# What this task involves
Starting from the line that contains "Give bounding boxes", give back every line through the end of the listing exactly as written and no other line.

# The records
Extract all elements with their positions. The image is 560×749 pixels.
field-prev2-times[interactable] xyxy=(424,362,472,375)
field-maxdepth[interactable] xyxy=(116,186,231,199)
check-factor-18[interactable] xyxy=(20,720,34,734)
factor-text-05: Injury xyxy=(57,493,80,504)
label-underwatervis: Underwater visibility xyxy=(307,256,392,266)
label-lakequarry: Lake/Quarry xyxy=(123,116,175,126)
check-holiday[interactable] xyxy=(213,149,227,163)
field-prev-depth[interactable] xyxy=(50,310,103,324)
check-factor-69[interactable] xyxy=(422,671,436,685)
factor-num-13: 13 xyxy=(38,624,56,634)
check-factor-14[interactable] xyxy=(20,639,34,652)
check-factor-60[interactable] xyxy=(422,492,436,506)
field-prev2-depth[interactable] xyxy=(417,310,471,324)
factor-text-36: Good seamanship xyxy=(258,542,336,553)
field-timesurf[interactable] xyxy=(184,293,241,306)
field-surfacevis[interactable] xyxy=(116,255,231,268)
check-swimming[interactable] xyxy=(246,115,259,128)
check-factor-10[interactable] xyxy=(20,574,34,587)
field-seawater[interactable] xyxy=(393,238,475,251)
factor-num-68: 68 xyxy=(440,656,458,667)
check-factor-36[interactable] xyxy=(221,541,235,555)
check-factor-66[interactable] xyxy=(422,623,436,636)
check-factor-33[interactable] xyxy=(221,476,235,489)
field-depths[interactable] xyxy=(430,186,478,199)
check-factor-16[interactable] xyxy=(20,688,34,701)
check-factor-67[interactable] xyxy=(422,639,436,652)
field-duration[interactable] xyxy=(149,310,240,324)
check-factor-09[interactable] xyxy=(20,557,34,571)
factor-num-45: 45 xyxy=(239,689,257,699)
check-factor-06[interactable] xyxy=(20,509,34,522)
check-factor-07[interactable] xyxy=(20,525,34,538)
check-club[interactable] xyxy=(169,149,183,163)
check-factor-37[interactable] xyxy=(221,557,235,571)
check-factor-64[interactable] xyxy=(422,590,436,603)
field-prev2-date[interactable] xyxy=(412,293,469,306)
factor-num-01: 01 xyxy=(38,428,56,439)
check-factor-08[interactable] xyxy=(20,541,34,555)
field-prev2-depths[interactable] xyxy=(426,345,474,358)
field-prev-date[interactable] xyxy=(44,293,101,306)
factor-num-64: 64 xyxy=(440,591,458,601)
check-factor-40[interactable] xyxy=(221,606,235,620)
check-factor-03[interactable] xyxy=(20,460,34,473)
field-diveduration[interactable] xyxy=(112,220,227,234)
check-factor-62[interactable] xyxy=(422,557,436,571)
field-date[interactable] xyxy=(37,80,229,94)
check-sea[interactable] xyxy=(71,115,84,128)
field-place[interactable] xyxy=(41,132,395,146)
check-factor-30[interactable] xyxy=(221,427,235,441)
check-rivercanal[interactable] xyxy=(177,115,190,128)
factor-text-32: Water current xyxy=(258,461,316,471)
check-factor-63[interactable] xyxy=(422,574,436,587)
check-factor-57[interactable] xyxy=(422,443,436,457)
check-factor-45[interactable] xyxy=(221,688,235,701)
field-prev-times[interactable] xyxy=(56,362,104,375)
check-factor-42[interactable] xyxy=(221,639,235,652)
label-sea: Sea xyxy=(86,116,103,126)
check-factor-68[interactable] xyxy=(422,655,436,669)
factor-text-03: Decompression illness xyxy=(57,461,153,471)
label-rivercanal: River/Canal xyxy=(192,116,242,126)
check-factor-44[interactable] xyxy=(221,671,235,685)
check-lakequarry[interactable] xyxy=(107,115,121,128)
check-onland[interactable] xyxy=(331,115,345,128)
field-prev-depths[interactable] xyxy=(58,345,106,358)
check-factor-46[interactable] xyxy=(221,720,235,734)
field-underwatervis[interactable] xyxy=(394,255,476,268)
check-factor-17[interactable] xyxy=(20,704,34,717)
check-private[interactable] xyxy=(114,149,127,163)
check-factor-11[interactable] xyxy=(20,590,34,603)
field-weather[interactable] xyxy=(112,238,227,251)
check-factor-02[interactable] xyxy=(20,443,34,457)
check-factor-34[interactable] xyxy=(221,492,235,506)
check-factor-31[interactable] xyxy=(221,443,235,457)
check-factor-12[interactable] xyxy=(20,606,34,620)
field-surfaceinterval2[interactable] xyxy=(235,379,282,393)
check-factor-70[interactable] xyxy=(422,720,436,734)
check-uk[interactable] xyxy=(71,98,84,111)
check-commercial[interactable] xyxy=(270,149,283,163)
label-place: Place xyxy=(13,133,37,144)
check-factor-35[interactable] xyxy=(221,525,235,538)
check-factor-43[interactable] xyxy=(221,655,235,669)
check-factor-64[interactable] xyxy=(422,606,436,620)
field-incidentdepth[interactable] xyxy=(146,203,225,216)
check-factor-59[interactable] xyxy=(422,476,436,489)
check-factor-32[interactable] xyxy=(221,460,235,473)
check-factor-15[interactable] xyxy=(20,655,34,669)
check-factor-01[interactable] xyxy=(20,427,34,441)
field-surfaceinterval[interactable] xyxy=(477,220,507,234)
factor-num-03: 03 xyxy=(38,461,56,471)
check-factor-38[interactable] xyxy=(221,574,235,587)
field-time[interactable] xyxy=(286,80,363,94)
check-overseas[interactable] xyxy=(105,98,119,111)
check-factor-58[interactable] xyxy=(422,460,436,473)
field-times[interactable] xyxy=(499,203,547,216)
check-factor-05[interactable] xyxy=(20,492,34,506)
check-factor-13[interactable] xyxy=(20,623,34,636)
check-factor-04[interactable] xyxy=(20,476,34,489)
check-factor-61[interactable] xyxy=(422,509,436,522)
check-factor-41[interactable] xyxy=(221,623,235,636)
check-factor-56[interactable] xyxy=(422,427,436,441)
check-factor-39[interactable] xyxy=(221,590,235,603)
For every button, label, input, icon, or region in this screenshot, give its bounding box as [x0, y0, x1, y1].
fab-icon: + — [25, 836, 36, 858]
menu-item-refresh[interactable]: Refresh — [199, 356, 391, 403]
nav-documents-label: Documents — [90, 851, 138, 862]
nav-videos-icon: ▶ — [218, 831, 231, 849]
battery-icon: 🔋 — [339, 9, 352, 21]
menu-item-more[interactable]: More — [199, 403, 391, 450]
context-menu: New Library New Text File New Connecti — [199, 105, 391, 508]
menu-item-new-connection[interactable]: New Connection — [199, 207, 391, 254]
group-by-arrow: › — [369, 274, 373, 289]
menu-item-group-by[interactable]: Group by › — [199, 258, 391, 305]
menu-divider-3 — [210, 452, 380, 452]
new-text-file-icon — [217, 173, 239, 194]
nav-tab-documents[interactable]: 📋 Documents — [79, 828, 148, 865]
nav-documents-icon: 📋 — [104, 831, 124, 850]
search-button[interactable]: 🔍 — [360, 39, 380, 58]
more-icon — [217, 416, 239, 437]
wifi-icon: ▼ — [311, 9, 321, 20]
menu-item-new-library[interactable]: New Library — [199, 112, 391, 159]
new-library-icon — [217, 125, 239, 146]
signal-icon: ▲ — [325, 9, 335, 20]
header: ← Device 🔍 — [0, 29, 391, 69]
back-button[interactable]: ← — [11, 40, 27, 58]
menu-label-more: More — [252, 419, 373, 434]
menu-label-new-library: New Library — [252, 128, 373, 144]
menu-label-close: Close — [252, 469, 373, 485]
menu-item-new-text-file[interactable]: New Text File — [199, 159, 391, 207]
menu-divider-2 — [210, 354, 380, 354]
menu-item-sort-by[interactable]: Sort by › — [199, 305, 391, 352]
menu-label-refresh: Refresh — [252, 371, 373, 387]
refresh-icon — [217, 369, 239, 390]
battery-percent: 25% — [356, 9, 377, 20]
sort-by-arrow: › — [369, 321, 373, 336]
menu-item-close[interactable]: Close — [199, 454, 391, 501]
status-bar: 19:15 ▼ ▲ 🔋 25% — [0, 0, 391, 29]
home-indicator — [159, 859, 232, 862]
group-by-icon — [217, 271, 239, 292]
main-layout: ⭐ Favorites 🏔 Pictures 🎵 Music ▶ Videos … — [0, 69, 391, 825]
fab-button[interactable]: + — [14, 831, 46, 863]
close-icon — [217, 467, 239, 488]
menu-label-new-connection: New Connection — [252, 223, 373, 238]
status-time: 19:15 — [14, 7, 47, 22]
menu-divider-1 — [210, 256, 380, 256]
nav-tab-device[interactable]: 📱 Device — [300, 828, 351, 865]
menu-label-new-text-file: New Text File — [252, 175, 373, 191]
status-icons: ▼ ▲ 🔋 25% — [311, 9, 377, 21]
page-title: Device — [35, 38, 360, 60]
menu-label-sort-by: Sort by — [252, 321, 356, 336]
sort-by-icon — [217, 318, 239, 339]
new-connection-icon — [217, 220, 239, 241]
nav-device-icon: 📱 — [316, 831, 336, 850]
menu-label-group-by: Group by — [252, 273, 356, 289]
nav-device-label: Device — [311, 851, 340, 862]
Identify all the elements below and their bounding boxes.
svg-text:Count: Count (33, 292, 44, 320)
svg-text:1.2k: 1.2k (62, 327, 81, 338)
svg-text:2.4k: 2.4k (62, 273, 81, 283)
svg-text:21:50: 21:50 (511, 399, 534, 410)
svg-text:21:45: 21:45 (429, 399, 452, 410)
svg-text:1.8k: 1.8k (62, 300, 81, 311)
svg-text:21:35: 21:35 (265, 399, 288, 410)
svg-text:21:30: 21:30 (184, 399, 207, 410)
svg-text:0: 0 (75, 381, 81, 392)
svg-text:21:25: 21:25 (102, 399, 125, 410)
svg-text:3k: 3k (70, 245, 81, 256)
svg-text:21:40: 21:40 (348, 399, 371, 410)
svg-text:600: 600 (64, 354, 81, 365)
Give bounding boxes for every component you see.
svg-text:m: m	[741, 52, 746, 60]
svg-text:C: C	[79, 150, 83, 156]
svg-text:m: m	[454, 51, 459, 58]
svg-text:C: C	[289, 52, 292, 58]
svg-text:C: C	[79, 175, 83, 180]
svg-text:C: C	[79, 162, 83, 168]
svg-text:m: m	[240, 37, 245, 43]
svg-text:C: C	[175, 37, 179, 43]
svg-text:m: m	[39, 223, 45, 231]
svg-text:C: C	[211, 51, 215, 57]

# Result of the task
Give bounding boxes for every component you see.
svg-text:m: m	[741, 52, 746, 60]
svg-text:C: C	[79, 150, 83, 156]
svg-text:m: m	[454, 51, 459, 58]
svg-text:C: C	[289, 52, 292, 58]
svg-text:C: C	[79, 175, 83, 180]
svg-text:C: C	[79, 162, 83, 168]
svg-text:m: m	[240, 37, 245, 43]
svg-text:C: C	[175, 37, 179, 43]
svg-text:m: m	[39, 223, 45, 231]
svg-text:C: C	[211, 51, 215, 57]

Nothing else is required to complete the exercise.